▸ What is being asked:
Below are entries. Pull out all lines containing "labourrate".

Document understanding data
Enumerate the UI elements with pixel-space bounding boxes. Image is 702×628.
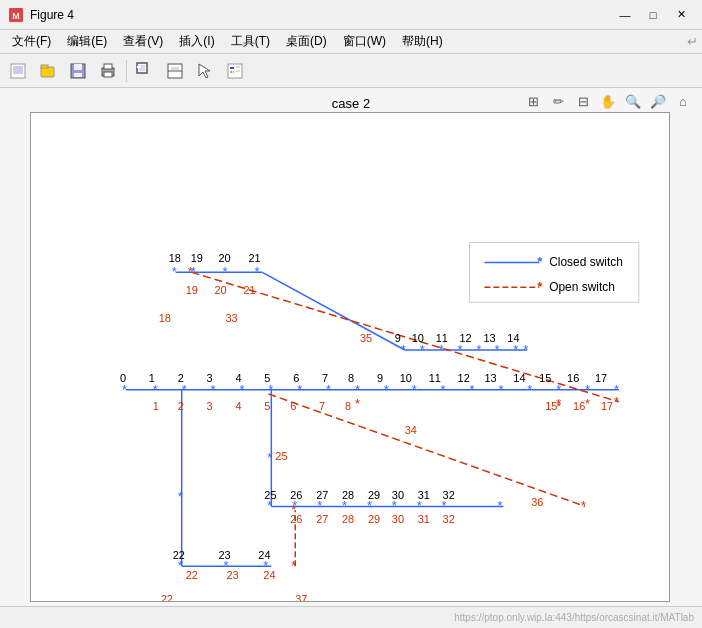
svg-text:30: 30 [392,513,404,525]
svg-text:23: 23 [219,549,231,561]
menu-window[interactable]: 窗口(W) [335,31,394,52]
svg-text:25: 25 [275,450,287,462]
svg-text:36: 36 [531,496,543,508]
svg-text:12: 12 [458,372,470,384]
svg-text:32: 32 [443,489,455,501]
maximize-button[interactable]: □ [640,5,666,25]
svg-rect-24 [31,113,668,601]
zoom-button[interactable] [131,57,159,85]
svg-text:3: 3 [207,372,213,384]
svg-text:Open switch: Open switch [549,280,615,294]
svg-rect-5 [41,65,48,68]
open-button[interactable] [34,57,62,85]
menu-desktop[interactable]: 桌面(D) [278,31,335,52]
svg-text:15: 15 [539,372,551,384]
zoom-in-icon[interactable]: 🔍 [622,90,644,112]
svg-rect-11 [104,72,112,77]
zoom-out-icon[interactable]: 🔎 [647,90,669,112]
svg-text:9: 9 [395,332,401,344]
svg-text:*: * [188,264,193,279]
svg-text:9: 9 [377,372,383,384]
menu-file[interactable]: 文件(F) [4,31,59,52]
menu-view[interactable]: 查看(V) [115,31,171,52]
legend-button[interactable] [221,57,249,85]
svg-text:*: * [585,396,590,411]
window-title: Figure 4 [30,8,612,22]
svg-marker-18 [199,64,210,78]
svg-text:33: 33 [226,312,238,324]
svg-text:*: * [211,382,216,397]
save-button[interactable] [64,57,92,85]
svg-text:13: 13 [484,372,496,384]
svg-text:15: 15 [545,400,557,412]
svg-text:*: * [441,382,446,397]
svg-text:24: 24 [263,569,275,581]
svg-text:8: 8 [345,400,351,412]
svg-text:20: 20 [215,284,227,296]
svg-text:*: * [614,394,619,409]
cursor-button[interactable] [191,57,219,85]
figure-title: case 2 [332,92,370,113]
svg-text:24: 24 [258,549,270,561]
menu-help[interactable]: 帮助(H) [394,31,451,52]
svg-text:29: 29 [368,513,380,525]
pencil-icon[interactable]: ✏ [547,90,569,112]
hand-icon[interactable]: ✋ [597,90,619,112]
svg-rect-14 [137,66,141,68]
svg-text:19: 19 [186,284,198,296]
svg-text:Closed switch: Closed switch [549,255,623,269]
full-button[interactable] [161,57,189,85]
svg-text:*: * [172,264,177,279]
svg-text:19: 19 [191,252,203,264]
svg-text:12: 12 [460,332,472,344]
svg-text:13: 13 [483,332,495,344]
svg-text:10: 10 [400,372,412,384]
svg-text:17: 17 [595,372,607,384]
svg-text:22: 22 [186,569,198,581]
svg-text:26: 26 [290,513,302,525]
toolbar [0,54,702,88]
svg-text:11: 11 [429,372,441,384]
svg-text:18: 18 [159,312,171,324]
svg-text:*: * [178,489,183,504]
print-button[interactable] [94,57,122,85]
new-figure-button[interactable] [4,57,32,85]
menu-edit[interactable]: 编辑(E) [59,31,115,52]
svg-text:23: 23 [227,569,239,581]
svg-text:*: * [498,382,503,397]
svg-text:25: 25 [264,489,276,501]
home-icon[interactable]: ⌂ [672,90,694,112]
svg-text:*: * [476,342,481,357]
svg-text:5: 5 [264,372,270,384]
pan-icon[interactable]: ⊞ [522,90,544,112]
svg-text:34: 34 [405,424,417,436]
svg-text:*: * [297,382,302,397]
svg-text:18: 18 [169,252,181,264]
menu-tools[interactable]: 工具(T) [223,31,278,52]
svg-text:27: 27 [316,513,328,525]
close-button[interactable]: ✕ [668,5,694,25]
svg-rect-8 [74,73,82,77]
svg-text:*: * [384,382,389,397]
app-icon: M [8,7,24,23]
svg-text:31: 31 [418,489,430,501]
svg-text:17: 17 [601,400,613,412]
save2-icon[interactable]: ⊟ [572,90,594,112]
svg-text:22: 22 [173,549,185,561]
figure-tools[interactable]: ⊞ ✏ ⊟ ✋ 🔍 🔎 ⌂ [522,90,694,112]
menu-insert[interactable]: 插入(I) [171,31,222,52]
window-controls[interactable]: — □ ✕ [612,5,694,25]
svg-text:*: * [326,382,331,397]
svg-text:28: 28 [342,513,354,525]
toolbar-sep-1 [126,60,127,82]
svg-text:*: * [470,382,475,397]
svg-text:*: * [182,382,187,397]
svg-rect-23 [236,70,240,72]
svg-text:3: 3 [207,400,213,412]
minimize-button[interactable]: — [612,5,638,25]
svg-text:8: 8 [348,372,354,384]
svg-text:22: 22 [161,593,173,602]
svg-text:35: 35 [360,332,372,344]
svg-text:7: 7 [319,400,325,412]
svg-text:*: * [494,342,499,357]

* * *

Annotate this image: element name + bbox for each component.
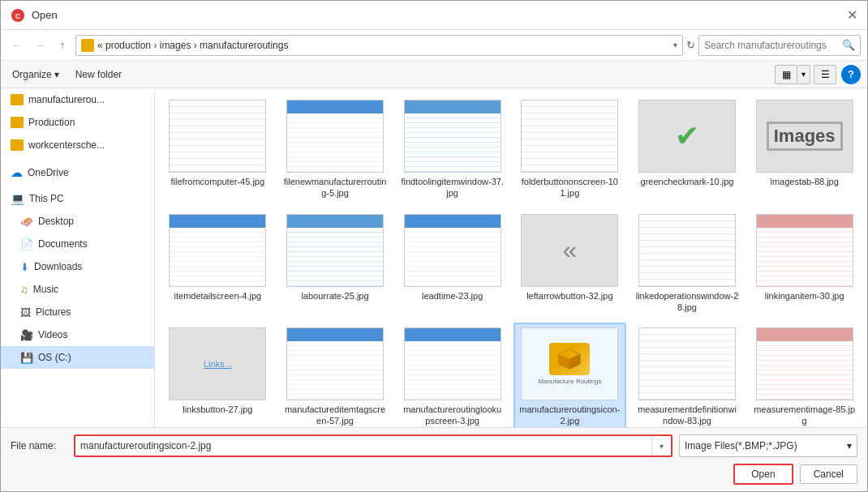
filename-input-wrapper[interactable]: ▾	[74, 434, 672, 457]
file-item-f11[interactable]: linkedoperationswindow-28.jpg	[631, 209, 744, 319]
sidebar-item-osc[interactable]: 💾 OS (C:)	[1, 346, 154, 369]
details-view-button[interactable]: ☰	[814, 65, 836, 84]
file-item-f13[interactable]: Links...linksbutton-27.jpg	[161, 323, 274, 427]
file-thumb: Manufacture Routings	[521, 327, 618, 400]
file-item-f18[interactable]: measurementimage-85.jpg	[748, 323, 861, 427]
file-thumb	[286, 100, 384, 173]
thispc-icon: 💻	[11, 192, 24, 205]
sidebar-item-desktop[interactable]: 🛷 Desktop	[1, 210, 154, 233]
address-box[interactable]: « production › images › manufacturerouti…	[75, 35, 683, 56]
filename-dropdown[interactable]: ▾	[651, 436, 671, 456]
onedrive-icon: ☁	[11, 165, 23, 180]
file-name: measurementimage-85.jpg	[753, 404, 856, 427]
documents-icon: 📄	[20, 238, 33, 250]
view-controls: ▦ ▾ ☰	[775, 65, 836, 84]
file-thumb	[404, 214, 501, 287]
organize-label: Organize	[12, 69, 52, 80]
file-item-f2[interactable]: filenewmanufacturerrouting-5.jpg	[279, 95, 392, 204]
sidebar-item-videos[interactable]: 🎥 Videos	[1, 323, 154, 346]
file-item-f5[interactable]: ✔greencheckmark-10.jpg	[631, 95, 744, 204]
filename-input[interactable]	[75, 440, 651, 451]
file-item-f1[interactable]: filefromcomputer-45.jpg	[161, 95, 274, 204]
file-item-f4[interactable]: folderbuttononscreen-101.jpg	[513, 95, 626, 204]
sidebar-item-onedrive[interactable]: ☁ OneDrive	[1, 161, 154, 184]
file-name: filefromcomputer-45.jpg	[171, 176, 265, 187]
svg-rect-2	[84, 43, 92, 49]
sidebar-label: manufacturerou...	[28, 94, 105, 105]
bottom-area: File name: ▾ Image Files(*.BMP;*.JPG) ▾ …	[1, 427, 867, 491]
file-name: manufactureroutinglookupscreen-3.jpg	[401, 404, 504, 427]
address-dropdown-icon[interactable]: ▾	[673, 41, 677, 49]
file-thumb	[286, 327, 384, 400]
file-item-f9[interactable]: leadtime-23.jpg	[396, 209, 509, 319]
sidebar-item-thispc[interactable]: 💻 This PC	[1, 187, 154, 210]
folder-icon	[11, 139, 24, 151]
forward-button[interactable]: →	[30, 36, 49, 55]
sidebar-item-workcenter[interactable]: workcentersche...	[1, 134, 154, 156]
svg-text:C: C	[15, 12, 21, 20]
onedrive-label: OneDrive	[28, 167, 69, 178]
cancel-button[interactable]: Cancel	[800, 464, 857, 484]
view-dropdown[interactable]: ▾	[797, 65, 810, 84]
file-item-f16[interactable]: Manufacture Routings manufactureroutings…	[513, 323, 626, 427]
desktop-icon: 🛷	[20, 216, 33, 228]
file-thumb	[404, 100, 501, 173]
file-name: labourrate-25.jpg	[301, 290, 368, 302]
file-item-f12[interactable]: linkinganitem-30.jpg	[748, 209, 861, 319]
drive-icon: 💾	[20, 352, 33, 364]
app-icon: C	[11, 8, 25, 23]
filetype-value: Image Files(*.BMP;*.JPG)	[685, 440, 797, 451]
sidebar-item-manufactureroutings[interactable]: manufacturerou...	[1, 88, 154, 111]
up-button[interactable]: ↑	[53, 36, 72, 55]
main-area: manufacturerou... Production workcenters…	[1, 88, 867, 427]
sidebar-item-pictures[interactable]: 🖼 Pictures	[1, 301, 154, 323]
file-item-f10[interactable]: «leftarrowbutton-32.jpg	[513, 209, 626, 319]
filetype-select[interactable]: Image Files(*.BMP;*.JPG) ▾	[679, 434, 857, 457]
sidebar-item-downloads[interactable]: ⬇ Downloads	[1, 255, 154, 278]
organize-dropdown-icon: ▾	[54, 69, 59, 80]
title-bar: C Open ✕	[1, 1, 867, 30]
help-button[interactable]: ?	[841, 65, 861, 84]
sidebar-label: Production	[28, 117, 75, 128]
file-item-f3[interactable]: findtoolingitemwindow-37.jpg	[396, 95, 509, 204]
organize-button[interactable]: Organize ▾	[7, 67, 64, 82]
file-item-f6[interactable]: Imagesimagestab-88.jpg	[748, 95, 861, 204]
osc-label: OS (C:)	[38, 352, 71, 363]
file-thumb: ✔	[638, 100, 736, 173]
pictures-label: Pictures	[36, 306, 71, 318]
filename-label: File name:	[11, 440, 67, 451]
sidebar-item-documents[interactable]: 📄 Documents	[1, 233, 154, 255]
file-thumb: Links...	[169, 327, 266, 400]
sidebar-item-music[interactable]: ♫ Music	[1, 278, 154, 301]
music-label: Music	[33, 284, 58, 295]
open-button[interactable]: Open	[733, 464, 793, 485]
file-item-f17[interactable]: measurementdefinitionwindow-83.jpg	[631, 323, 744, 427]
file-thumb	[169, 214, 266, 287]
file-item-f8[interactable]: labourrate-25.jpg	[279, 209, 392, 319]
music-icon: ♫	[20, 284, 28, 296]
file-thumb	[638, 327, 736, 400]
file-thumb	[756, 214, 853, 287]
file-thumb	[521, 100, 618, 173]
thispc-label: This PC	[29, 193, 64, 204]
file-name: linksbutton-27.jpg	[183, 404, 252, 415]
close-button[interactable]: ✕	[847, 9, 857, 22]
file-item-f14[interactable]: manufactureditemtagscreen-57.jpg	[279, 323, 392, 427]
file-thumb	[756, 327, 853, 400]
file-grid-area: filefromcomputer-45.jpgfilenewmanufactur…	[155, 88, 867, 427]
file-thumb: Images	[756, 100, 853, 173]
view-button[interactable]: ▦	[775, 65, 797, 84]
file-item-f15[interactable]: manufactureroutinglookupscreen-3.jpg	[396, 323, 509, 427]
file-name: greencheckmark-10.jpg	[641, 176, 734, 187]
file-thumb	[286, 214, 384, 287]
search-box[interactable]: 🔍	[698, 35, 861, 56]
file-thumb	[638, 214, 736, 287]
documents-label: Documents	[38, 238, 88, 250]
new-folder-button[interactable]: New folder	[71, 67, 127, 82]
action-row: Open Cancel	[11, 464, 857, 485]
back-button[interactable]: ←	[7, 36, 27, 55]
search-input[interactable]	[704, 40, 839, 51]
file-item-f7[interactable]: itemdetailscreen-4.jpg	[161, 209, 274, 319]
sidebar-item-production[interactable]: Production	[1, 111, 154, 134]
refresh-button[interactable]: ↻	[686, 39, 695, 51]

▸ Solution to this exercise:
file-name: labourrate-25.jpg	[301, 290, 368, 302]
file-item-f8[interactable]: labourrate-25.jpg	[279, 209, 392, 319]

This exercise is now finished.